Planners To Look At Razing Hall Of Justice


    GRAND RAPIDS — Planning commissioners are expected to make a decision this week on whether the Hall of Justice, the Grand Center parking ramp and a portion of Welsh Auditorium can be demolished. A public hearing on that action and four other issues related to the renovation and expansion of the city’s convention center will be held Thursday.

    The hearing was to have been held on Feb. 22 and commissioners could have given their approval for the project to move ahead then. But a mistake in the hearing’s public notice forced the commission to reschedule it. Instead of the notice advising that the hearing would be held on Feb. 22, it listed the date as March 22.

    Erhardt-Hunt, the project’s construction manager, hopes to begin demolition of the parking ramp by early April. Razing the Hall of Justice won’t be done until next fall, when the police and courts are in their new locations.

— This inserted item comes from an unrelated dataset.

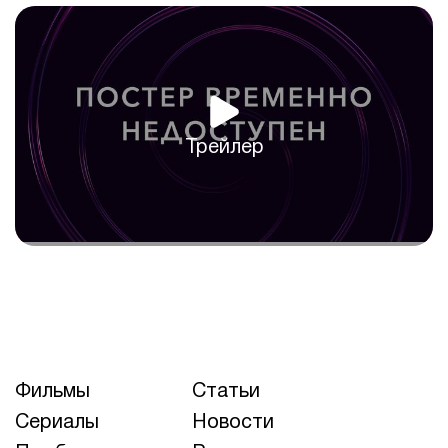
Трейлер
Фильмы
Статьи
Сериалы
Новости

    Here are the four other Grand Center project items that planning commissioners will consider:

    • Whether to allow the north edge of the building to be 14 feet from the Grand River. The downtown zoning ordinance requires a 25-foot setback from the riverbank.

    • Whether to allow less transparency on the building’s façade along Monroe Avenue and Michigan Street. The city ordinance calls for a Monroe façade to have 60-percent transparency, while the Grand Gallery will have 51 percent and the exhibit hall 30 percent. The current Grand Center doesn’t have any transparency on its façade. Along Michigan 40 percent is required and the building’s loading dock will not have any windows.

    • Whether to allow an awning to be extended to within two feet of the curb along Monroe. The area will be used as a shuttle stop for those attending events at the building, and the awning will provide passengers with protection from the weather.

    • Whether to allow fewer trees in the streetscape plan.

    Planning Commission approval is needed for any building in the downtown district to be demolished. Commissioners are required to make their decision on whether the planned use for the site is better than the current one.

    The city’s Historic Preservation Commission has already approved the razing plan and the plan to restore the Welsh Auditorium lobby.